[EDITORS' NOTE: THIS PAGE CONTAINS HEADNOTES. HEADNOTES ARE NOT AN OFFICIAL PRODUCT OF THE COURT, THEREFORE THEY ARE NOT DISPLAYED.] *Page 378 The application of the insured, in this case, was, by the express terms of the policy, to enter into and form part of it. Its provisions, therefore, must be deemed part of the policy itself, so far as any question may arise out of them. (Murdock v. Chenango Mutual Insurance Company, 2 Comst., 210; Egan v. Mutual Insurance Company of Albany, 5 Denio, 326;Jennings v. Chenango Mutual Insurance Company, 2 id., 75;Burritt v. Saratoga County Mutual Fire Insurance Company, 5Hill, 188.) Any statement contained in it, therefore, constitutes a warranty. (3 Seld., 370; 2 Comst., 221.) And a warranty in relation to the situation of the property is a condition precedent, and, unless substantially true, the policy will be void. (2 Comst., 221; 16 Wend., 481, and cases citedsupra.)

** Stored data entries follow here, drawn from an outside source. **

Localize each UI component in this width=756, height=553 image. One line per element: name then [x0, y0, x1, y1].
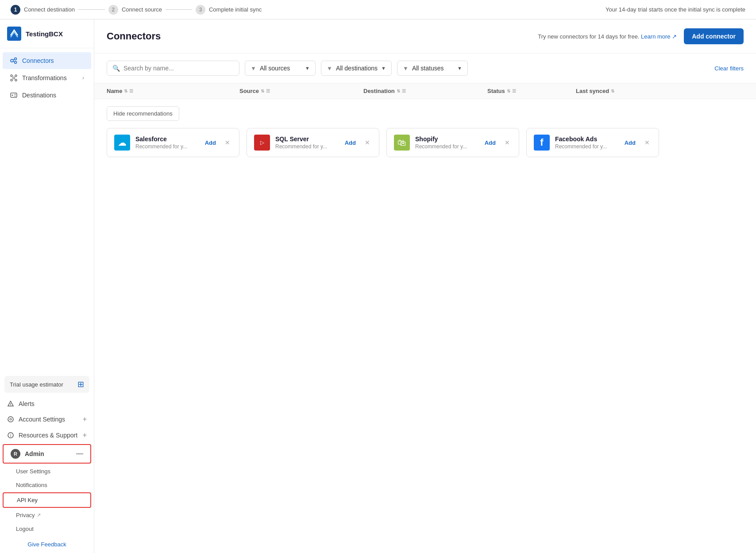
sqlserver-subtitle: Recommended for y...: [275, 143, 339, 150]
sidebar: TestingBCX Connectors: [0, 19, 94, 553]
step-connector-2: [166, 9, 192, 10]
sidebar-subitem-logout[interactable]: Logout: [0, 522, 94, 536]
progress-steps: 1 Connect destination 2 Connect source 3…: [11, 5, 606, 15]
destination-filter-icon[interactable]: ☰: [402, 89, 406, 93]
col-last-synced-header: Last synced ⇅: [576, 88, 744, 94]
sqlserver-close-button[interactable]: ✕: [363, 138, 372, 147]
name-filter-icon[interactable]: ☰: [129, 89, 133, 93]
step-1: 1 Connect destination: [11, 5, 75, 15]
source-sort-icon[interactable]: ⇅: [261, 89, 264, 93]
rec-card-sqlserver: ▷ SQL Server Recommended for y... Add ✕: [247, 128, 379, 157]
learn-more-link[interactable]: Learn more ↗: [641, 33, 677, 40]
admin-avatar: R: [11, 449, 20, 459]
admin-minus-icon: —: [76, 450, 83, 458]
give-feedback-link[interactable]: Give Feedback: [0, 536, 94, 553]
sidebar-item-account-settings[interactable]: Account Settings +: [0, 411, 94, 427]
facebook-ads-add-button[interactable]: Add: [625, 139, 636, 146]
sidebar-item-destinations[interactable]: Destinations: [3, 87, 91, 104]
facebook-ads-subtitle: Recommended for y...: [555, 143, 619, 150]
privacy-label: Privacy: [16, 512, 35, 518]
filter-statuses-label: All statuses: [412, 65, 454, 72]
alerts-icon: [7, 400, 14, 407]
trial-estimator-label: Trial usage estimator: [10, 381, 63, 388]
connectors-label: Connectors: [22, 57, 54, 64]
svg-point-17: [8, 417, 13, 422]
svg-point-12: [12, 95, 13, 96]
last-synced-sort-icon[interactable]: ⇅: [611, 89, 614, 93]
salesforce-add-button[interactable]: Add: [205, 139, 216, 146]
col-status-header: Status ⇅ ☰: [487, 88, 576, 94]
destinations-label: Destinations: [22, 92, 56, 99]
svg-point-8: [11, 79, 12, 81]
step-3: 3 Complete initial sync: [196, 5, 262, 15]
privacy-label-wrapper: Privacy ↗: [16, 512, 87, 518]
transformations-label: Transformations: [22, 74, 67, 81]
step-3-label: Complete initial sync: [209, 6, 262, 13]
resources-label: Resources & Support: [19, 432, 77, 439]
admin-label: Admin: [25, 450, 44, 457]
sidebar-subitem-user-settings[interactable]: User Settings: [0, 464, 94, 478]
status-sort-icon[interactable]: ⇅: [507, 89, 510, 93]
search-box[interactable]: 🔍: [107, 61, 239, 76]
top-progress-bar: 1 Connect destination 2 Connect source 3…: [0, 0, 756, 19]
sidebar-item-transformations[interactable]: Transformations ›: [3, 70, 91, 86]
step-2-circle: 2: [108, 5, 118, 15]
svg-text:i: i: [10, 433, 11, 438]
search-icon: 🔍: [112, 65, 120, 72]
svg-rect-0: [7, 27, 21, 41]
destination-sort-icon[interactable]: ⇅: [397, 89, 400, 93]
rec-card-shopify: 🛍 Shopify Recommended for y... Add ✕: [386, 128, 519, 157]
sidebar-subitem-privacy[interactable]: Privacy ↗: [0, 508, 94, 522]
shopify-subtitle: Recommended for y...: [415, 143, 479, 150]
rec-card-salesforce: ☁ Salesforce Recommended for y... Add ✕: [107, 128, 239, 157]
sidebar-item-admin[interactable]: R Admin —: [3, 444, 91, 464]
filter-destinations-label: All destinations: [336, 65, 378, 72]
step-2: 2 Connect source: [108, 5, 162, 15]
add-connector-button[interactable]: Add connector: [684, 28, 744, 44]
trial-notice: Your 14-day trial starts once the initia…: [606, 6, 745, 13]
sidebar-brand: TestingBCX: [0, 19, 94, 48]
shopify-add-button[interactable]: Add: [485, 139, 496, 146]
hide-recommendations-button[interactable]: Hide recommendations: [107, 106, 179, 121]
shopify-close-button[interactable]: ✕: [503, 138, 512, 147]
shopify-logo: 🛍: [394, 135, 410, 151]
facebook-logo: f: [534, 135, 550, 151]
filter-destinations-icon: ▼: [327, 65, 332, 72]
transformations-icon: [10, 74, 18, 82]
step-3-circle: 3: [196, 5, 205, 15]
external-learn-more-icon: ↗: [672, 33, 677, 40]
shopify-info: Shopify Recommended for y...: [415, 135, 479, 150]
name-sort-icon[interactable]: ⇅: [124, 89, 127, 93]
page-title: Connectors: [107, 31, 161, 42]
filter-sources-dropdown[interactable]: ▼ All sources ▼: [245, 61, 316, 76]
filter-statuses-dropdown[interactable]: ▼ All statuses ▼: [397, 61, 468, 76]
sidebar-item-resources[interactable]: i Resources & Support +: [0, 427, 94, 443]
resources-plus-icon: +: [83, 431, 87, 439]
status-filter-icon[interactable]: ☰: [512, 89, 516, 93]
clear-filters-button[interactable]: Clear filters: [714, 65, 744, 72]
connectors-icon: [10, 57, 18, 65]
salesforce-subtitle: Recommended for y...: [135, 143, 200, 150]
source-filter-icon[interactable]: ☰: [266, 89, 270, 93]
account-settings-label: Account Settings: [19, 416, 65, 423]
account-settings-plus-icon: +: [83, 415, 87, 423]
sqlserver-add-button[interactable]: Add: [345, 139, 356, 146]
filter-destinations-dropdown[interactable]: ▼ All destinations ▼: [321, 61, 392, 76]
col-source-header: Source ⇅ ☰: [239, 88, 363, 94]
salesforce-info: Salesforce Recommended for y...: [135, 135, 200, 150]
sidebar-subitem-api-key[interactable]: API Key: [3, 492, 91, 508]
sidebar-item-alerts[interactable]: Alerts: [0, 396, 94, 411]
salesforce-logo: ☁: [114, 135, 130, 151]
step-2-label: Connect source: [122, 6, 162, 13]
salesforce-close-button[interactable]: ✕: [223, 138, 232, 147]
try-notice-text: Try new connectors for 14 days for free.…: [538, 33, 677, 40]
sidebar-subitem-notifications[interactable]: Notifications: [0, 478, 94, 492]
trial-usage-estimator[interactable]: Trial usage estimator ⊞: [4, 376, 89, 393]
facebook-ads-close-button[interactable]: ✕: [643, 138, 652, 147]
content-header: Connectors Try new connectors for 14 day…: [94, 19, 756, 54]
sidebar-item-connectors[interactable]: Connectors: [3, 52, 91, 69]
step-1-circle: 1: [11, 5, 20, 15]
col-name-header: Name ⇅ ☰: [107, 88, 239, 94]
brand-logo-icon: [7, 27, 21, 41]
search-input[interactable]: [123, 65, 234, 72]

The main question, then, in this case, is, whether the answer to the fifth interrogatory, by a fair interpretation of *Page 379 the question and answer, taken together with the clause at the bottom, that "all exposures within ten rods are mentioned," asserts that no buildings other than those mentioned are situated within ten rods of the insured building. The question calls for the "relative situation as to other buildings, distance from each within ten rods, and for what purpose occupied," c. The answer is, "In the middle of a block of three stores; one clothing store; one grocery; one hardware and stove store; one tin shop; Mansion House across the street, about six rods; cabinet shop, three rods; harness shop, five rods; grocery and dwelling-house, five rods; wagon shop and blacksmith shop, about eight rods; two small barns from four to eight rods; new building to be used for tin shop, about three rods; one store-house and one barn about four rods." In addition there is placed at the bottom the clause, "all exposures within ten rods are mentioned."
The question manifestly calls for all the buildings within ten rods and their several distances from the building proposed for insurance. And the answer names several buildings and gives their distances. Giving the language a fair natural construction, it seems to me plain that it asserts that the buildings named are all the buildings within ten rods. And such has been the uniform construction given by the courts to similar language in other cases. (5 Hill, 188; 2 Denio, 76; 2 Seld., 53; 3 id., 370; 7 Hill, 122.)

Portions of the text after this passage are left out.